→ **DATA FOR ANALYSIS**
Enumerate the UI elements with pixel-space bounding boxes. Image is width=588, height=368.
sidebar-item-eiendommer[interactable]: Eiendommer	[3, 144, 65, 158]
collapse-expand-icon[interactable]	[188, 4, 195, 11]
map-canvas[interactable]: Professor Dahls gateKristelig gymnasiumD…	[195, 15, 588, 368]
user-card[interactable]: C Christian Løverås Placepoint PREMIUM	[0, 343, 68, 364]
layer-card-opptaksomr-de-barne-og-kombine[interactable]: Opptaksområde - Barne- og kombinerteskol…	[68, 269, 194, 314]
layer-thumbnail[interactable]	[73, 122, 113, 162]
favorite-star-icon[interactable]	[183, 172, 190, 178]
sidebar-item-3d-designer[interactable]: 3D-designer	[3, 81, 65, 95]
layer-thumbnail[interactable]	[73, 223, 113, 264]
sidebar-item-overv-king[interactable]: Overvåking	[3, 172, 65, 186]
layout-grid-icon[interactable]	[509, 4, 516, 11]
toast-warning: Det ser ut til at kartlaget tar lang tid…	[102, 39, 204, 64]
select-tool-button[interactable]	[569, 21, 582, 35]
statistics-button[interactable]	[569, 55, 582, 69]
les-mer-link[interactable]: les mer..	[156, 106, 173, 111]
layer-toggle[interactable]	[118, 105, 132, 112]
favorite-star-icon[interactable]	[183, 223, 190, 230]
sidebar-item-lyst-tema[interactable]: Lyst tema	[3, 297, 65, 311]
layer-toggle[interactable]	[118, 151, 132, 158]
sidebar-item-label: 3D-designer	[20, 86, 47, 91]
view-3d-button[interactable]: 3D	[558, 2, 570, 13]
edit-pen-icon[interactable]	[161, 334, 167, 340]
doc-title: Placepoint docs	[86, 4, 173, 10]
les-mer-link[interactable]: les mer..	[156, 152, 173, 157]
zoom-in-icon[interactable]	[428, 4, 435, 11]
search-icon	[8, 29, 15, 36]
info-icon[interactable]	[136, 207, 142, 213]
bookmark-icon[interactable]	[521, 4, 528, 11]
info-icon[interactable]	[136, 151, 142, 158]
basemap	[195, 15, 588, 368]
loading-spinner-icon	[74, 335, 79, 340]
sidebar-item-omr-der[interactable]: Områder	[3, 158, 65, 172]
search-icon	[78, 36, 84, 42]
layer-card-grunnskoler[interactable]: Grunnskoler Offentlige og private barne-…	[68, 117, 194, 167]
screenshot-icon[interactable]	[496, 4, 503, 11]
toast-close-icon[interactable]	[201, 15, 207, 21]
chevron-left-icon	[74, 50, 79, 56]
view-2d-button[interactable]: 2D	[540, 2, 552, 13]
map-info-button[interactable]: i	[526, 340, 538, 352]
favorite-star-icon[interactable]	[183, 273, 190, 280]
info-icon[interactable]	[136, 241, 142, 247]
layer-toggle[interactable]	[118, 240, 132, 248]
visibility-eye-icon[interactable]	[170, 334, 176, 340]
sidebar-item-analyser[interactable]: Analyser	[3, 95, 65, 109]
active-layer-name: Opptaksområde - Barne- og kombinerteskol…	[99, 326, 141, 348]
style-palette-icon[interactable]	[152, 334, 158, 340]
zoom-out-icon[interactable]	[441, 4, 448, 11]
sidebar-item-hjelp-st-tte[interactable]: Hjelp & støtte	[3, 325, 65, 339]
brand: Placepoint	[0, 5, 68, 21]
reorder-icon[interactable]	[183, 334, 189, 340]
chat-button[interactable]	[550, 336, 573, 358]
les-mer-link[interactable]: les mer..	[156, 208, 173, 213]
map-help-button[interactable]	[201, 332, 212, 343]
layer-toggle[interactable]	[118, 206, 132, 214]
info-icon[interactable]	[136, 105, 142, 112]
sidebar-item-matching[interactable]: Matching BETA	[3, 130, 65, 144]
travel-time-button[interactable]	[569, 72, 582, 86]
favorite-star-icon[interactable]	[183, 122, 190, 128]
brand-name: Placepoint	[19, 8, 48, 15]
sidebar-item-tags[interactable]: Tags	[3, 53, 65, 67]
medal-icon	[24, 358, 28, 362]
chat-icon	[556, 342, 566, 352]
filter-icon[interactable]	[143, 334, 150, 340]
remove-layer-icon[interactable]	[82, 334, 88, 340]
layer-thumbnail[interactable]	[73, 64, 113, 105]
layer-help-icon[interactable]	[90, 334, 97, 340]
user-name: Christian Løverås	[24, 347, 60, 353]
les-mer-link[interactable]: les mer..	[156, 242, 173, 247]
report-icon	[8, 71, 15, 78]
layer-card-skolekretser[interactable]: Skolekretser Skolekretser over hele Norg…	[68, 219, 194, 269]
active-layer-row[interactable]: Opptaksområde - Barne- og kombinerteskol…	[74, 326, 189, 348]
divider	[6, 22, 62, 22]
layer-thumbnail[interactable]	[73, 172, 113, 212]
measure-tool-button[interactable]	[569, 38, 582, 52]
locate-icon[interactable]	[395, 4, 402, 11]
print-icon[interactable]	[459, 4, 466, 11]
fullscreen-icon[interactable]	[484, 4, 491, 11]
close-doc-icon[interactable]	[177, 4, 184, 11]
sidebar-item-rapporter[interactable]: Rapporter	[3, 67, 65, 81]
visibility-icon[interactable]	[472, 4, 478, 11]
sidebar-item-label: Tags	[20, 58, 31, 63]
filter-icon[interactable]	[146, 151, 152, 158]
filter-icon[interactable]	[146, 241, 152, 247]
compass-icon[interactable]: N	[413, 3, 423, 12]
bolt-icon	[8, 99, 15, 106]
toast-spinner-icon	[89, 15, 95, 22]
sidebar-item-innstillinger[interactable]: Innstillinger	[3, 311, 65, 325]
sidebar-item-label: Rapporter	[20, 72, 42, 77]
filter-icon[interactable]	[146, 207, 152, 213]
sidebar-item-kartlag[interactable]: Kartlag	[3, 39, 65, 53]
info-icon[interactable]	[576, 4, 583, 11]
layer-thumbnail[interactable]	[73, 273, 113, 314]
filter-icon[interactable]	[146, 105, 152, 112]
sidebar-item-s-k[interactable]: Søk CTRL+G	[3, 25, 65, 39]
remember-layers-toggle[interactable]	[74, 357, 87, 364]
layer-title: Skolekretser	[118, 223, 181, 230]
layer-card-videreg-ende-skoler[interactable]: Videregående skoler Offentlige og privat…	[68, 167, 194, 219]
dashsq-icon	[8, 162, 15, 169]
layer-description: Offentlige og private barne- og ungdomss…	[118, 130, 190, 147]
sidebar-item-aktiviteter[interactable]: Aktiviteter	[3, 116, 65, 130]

→ **EXERCISE DETAILS**
The material above needs to be copied out in full, exactly as given.

→ **EXERCISE ANSWER**
Enumerate the UI elements with pixel-space bounding boxes. Image is width=588, height=368.
sidebar-item-eiendommer[interactable]: Eiendommer	[3, 144, 65, 158]
collapse-expand-icon[interactable]	[188, 4, 195, 11]
map-canvas[interactable]: Professor Dahls gateKristelig gymnasiumD…	[195, 15, 588, 368]
user-card[interactable]: C Christian Løverås Placepoint PREMIUM	[0, 343, 68, 364]
layer-card-opptaksomr-de-barne-og-kombine[interactable]: Opptaksområde - Barne- og kombinerteskol…	[68, 269, 194, 314]
layer-thumbnail[interactable]	[73, 122, 113, 162]
favorite-star-icon[interactable]	[183, 172, 190, 178]
sidebar-item-3d-designer[interactable]: 3D-designer	[3, 81, 65, 95]
layer-thumbnail[interactable]	[73, 223, 113, 264]
sidebar-item-overv-king[interactable]: Overvåking	[3, 172, 65, 186]
layout-grid-icon[interactable]	[509, 4, 516, 11]
toast-warning: Det ser ut til at kartlaget tar lang tid…	[102, 39, 204, 64]
select-tool-button[interactable]	[569, 21, 582, 35]
statistics-button[interactable]	[569, 55, 582, 69]
les-mer-link[interactable]: les mer..	[156, 106, 173, 111]
layer-toggle[interactable]	[118, 105, 132, 112]
favorite-star-icon[interactable]	[183, 223, 190, 230]
sidebar-item-lyst-tema[interactable]: Lyst tema	[3, 297, 65, 311]
layer-toggle[interactable]	[118, 151, 132, 158]
sidebar-item-label: 3D-designer	[20, 86, 47, 91]
view-3d-button[interactable]: 3D	[558, 2, 570, 13]
edit-pen-icon[interactable]	[161, 334, 167, 340]
doc-title: Placepoint docs	[86, 4, 173, 10]
les-mer-link[interactable]: les mer..	[156, 152, 173, 157]
zoom-in-icon[interactable]	[428, 4, 435, 11]
search-icon	[8, 29, 15, 36]
info-icon[interactable]	[136, 207, 142, 213]
bookmark-icon[interactable]	[521, 4, 528, 11]
info-icon[interactable]	[136, 151, 142, 158]
basemap	[195, 15, 588, 368]
loading-spinner-icon	[74, 335, 79, 340]
sidebar-item-omr-der[interactable]: Områder	[3, 158, 65, 172]
search-icon	[78, 36, 84, 42]
layer-card-grunnskoler[interactable]: Grunnskoler Offentlige og private barne-…	[68, 117, 194, 167]
screenshot-icon[interactable]	[496, 4, 503, 11]
toast-close-icon[interactable]	[201, 15, 207, 21]
chevron-left-icon	[74, 50, 79, 56]
view-2d-button[interactable]: 2D	[540, 2, 552, 13]
map-info-button[interactable]: i	[526, 340, 538, 352]
favorite-star-icon[interactable]	[183, 273, 190, 280]
info-icon[interactable]	[136, 241, 142, 247]
layer-toggle[interactable]	[118, 240, 132, 248]
visibility-eye-icon[interactable]	[170, 334, 176, 340]
sidebar-item-analyser[interactable]: Analyser	[3, 95, 65, 109]
active-layer-name: Opptaksområde - Barne- og kombinerteskol…	[99, 326, 141, 348]
style-palette-icon[interactable]	[152, 334, 158, 340]
zoom-out-icon[interactable]	[441, 4, 448, 11]
sidebar-item-hjelp-st-tte[interactable]: Hjelp & støtte	[3, 325, 65, 339]
brand: Placepoint	[0, 5, 68, 21]
reorder-icon[interactable]	[183, 334, 189, 340]
chat-button[interactable]	[550, 336, 573, 358]
les-mer-link[interactable]: les mer..	[156, 208, 173, 213]
map-help-button[interactable]	[201, 332, 212, 343]
layer-toggle[interactable]	[118, 206, 132, 214]
info-icon[interactable]	[136, 105, 142, 112]
sidebar-item-matching[interactable]: Matching BETA	[3, 130, 65, 144]
travel-time-button[interactable]	[569, 72, 582, 86]
favorite-star-icon[interactable]	[183, 122, 190, 128]
brand-name: Placepoint	[19, 8, 48, 15]
sidebar-item-tags[interactable]: Tags	[3, 53, 65, 67]
medal-icon	[24, 358, 28, 362]
chat-icon	[556, 342, 566, 352]
filter-icon[interactable]	[143, 334, 150, 340]
remove-layer-icon[interactable]	[82, 334, 88, 340]
layer-thumbnail[interactable]	[73, 64, 113, 105]
layer-help-icon[interactable]	[90, 334, 97, 340]
user-name: Christian Løverås	[24, 347, 60, 353]
les-mer-link[interactable]: les mer..	[156, 242, 173, 247]
report-icon	[8, 71, 15, 78]
layer-card-skolekretser[interactable]: Skolekretser Skolekretser over hele Norg…	[68, 219, 194, 269]
active-layer-row[interactable]: Opptaksområde - Barne- og kombinerteskol…	[74, 326, 189, 348]
divider	[6, 22, 62, 22]
layer-thumbnail[interactable]	[73, 172, 113, 212]
measure-tool-button[interactable]	[569, 38, 582, 52]
locate-icon[interactable]	[395, 4, 402, 11]
print-icon[interactable]	[459, 4, 466, 11]
fullscreen-icon[interactable]	[484, 4, 491, 11]
close-doc-icon[interactable]	[177, 4, 184, 11]
sidebar-item-rapporter[interactable]: Rapporter	[3, 67, 65, 81]
visibility-icon[interactable]	[472, 4, 478, 11]
sidebar-item-label: Tags	[20, 58, 31, 63]
filter-icon[interactable]	[146, 151, 152, 158]
filter-icon[interactable]	[146, 241, 152, 247]
compass-icon[interactable]: N	[413, 3, 423, 12]
bolt-icon	[8, 99, 15, 106]
toast-spinner-icon	[89, 15, 95, 22]
sidebar-item-innstillinger[interactable]: Innstillinger	[3, 311, 65, 325]
sidebar-item-label: Rapporter	[20, 72, 42, 77]
filter-icon[interactable]	[146, 207, 152, 213]
sidebar-item-kartlag[interactable]: Kartlag	[3, 39, 65, 53]
info-icon[interactable]	[576, 4, 583, 11]
layer-thumbnail[interactable]	[73, 273, 113, 314]
filter-icon[interactable]	[146, 105, 152, 112]
sidebar-item-s-k[interactable]: Søk CTRL+G	[3, 25, 65, 39]
remember-layers-toggle[interactable]	[74, 357, 87, 364]
layer-title: Skolekretser	[118, 223, 181, 230]
layer-card-videreg-ende-skoler[interactable]: Videregående skoler Offentlige og privat…	[68, 167, 194, 219]
dashsq-icon	[8, 162, 15, 169]
layer-description: Offentlige og private barne- og ungdomss…	[118, 130, 190, 147]
sidebar-item-aktiviteter[interactable]: Aktiviteter	[3, 116, 65, 130]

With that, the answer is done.